(Beginning of Provided material)
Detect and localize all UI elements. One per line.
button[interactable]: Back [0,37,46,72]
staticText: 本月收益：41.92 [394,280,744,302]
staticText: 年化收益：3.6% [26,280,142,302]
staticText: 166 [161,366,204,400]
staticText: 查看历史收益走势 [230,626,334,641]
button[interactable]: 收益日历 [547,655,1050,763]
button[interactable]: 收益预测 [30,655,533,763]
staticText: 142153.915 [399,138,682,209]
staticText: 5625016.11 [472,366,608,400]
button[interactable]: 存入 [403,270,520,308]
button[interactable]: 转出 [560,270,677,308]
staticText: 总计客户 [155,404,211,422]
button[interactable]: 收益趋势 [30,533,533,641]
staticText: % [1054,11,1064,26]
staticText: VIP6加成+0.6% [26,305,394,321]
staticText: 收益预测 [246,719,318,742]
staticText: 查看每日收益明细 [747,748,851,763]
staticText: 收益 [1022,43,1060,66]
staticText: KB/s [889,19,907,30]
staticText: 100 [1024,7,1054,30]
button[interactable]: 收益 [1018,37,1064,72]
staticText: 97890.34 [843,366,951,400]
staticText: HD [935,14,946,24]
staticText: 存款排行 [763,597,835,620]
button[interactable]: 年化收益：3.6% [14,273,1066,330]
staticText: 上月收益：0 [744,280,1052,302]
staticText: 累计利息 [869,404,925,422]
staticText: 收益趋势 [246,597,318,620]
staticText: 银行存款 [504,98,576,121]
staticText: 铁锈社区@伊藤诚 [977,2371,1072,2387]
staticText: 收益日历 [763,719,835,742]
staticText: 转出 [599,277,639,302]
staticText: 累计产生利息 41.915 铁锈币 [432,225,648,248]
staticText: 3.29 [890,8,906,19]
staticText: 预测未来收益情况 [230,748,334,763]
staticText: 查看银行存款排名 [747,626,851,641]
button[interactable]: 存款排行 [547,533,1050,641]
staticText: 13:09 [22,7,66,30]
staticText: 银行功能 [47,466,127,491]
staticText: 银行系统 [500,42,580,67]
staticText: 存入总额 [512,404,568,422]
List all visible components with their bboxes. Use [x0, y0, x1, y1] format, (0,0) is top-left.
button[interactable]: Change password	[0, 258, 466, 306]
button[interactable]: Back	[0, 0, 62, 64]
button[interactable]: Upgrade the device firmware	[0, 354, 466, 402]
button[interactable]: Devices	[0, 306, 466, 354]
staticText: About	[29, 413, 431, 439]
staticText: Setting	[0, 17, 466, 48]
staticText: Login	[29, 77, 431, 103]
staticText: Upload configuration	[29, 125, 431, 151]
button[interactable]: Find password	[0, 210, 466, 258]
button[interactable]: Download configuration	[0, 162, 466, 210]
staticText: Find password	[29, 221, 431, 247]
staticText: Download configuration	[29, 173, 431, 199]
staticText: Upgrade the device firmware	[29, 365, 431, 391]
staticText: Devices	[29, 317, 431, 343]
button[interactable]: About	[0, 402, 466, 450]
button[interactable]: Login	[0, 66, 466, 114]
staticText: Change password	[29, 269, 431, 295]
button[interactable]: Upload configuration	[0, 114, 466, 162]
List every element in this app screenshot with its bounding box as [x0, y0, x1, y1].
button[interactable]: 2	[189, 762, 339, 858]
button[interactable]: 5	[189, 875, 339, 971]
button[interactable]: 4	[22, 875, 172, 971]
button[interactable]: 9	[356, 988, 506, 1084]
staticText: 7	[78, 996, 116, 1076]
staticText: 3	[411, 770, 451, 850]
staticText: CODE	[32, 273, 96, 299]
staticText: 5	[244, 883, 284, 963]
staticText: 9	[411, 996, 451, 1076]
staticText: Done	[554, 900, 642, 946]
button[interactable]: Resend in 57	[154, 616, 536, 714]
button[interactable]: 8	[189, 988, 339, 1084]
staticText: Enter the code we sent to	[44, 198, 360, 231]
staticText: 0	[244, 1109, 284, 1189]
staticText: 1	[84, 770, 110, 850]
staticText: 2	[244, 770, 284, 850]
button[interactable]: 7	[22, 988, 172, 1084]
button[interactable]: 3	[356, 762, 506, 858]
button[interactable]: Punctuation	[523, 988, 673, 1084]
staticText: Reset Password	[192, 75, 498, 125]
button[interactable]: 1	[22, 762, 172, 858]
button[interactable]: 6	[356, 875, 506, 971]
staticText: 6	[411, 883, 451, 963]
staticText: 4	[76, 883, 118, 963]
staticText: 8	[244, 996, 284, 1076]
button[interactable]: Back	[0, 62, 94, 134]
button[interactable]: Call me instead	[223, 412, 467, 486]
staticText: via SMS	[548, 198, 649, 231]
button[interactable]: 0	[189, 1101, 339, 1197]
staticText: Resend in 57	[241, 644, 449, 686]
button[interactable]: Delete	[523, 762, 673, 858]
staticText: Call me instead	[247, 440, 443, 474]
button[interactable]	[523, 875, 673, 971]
(End of Provided material)
■ Problem details ■
All of the lines above must be returned exactly as they stand.

■ Response below ■
Detect and localize all UI elements. One per line.
button[interactable]: Back [0,37,46,72]
staticText: 本月收益：41.92 [394,280,744,302]
staticText: 年化收益：3.6% [26,280,142,302]
staticText: 166 [161,366,204,400]
staticText: 查看历史收益走势 [230,626,334,641]
button[interactable]: 收益日历 [547,655,1050,763]
button[interactable]: 收益预测 [30,655,533,763]
staticText: 142153.915 [399,138,682,209]
staticText: 5625016.11 [472,366,608,400]
button[interactable]: 存入 [403,270,520,308]
button[interactable]: 转出 [560,270,677,308]
staticText: 总计客户 [155,404,211,422]
button[interactable]: 收益趋势 [30,533,533,641]
staticText: % [1054,11,1064,26]
staticText: VIP6加成+0.6% [26,305,394,321]
staticText: 收益预测 [246,719,318,742]
staticText: 查看每日收益明细 [747,748,851,763]
staticText: 收益 [1022,43,1060,66]
staticText: KB/s [889,19,907,30]
staticText: 100 [1024,7,1054,30]
button[interactable]: 收益 [1018,37,1064,72]
staticText: 97890.34 [843,366,951,400]
staticText: HD [935,14,946,24]
staticText: 存款排行 [763,597,835,620]
button[interactable]: 年化收益：3.6% [14,273,1066,330]
staticText: 上月收益：0 [744,280,1052,302]
staticText: 累计利息 [869,404,925,422]
staticText: 收益趋势 [246,597,318,620]
staticText: 银行存款 [504,98,576,121]
staticText: 铁锈社区@伊藤诚 [977,2371,1072,2387]
staticText: 收益日历 [763,719,835,742]
staticText: 转出 [599,277,639,302]
staticText: 累计产生利息 41.915 铁锈币 [432,225,648,248]
staticText: 3.29 [890,8,906,19]
staticText: 预测未来收益情况 [230,748,334,763]
staticText: 查看银行存款排名 [747,626,851,641]
button[interactable]: 存款排行 [547,533,1050,641]
staticText: 13:09 [22,7,66,30]
staticText: 银行功能 [47,466,127,491]
staticText: 银行系统 [500,42,580,67]
staticText: 存入总额 [512,404,568,422]
List all visible components with their bboxes. Use [x0, y0, x1, y1] format, (0,0) is top-left.
button[interactable]: Change password	[0, 258, 466, 306]
button[interactable]: Back	[0, 0, 62, 64]
button[interactable]: Upgrade the device firmware	[0, 354, 466, 402]
button[interactable]: Devices	[0, 306, 466, 354]
staticText: About	[29, 413, 431, 439]
staticText: Setting	[0, 17, 466, 48]
staticText: Login	[29, 77, 431, 103]
staticText: Upload configuration	[29, 125, 431, 151]
button[interactable]: Find password	[0, 210, 466, 258]
button[interactable]: Download configuration	[0, 162, 466, 210]
staticText: Find password	[29, 221, 431, 247]
staticText: Download configuration	[29, 173, 431, 199]
staticText: Upgrade the device firmware	[29, 365, 431, 391]
staticText: Devices	[29, 317, 431, 343]
button[interactable]: About	[0, 402, 466, 450]
button[interactable]: Login	[0, 66, 466, 114]
staticText: Change password	[29, 269, 431, 295]
button[interactable]: Upload configuration	[0, 114, 466, 162]
List every element in this app screenshot with its bounding box as [x0, y0, x1, y1].
button[interactable]: 2	[189, 762, 339, 858]
button[interactable]: 5	[189, 875, 339, 971]
button[interactable]: 4	[22, 875, 172, 971]
button[interactable]: 9	[356, 988, 506, 1084]
staticText: 7	[78, 996, 116, 1076]
staticText: 3	[411, 770, 451, 850]
staticText: CODE	[32, 273, 96, 299]
staticText: 5	[244, 883, 284, 963]
staticText: 9	[411, 996, 451, 1076]
staticText: Done	[554, 900, 642, 946]
button[interactable]: Resend in 57	[154, 616, 536, 714]
button[interactable]: 8	[189, 988, 339, 1084]
staticText: Enter the code we sent to	[44, 198, 360, 231]
staticText: 0	[244, 1109, 284, 1189]
staticText: 1	[84, 770, 110, 850]
staticText: 2	[244, 770, 284, 850]
button[interactable]: 7	[22, 988, 172, 1084]
button[interactable]: 3	[356, 762, 506, 858]
button[interactable]: Punctuation	[523, 988, 673, 1084]
staticText: Reset Password	[192, 75, 498, 125]
button[interactable]: 1	[22, 762, 172, 858]
button[interactable]: 6	[356, 875, 506, 971]
staticText: 6	[411, 883, 451, 963]
staticText: 4	[76, 883, 118, 963]
staticText: 8	[244, 996, 284, 1076]
button[interactable]: Back	[0, 62, 94, 134]
button[interactable]: Call me instead	[223, 412, 467, 486]
staticText: via SMS	[548, 198, 649, 231]
button[interactable]: 0	[189, 1101, 339, 1197]
staticText: Resend in 57	[241, 644, 449, 686]
button[interactable]: Delete	[523, 762, 673, 858]
staticText: Call me instead	[247, 440, 443, 474]
button[interactable]	[523, 875, 673, 971]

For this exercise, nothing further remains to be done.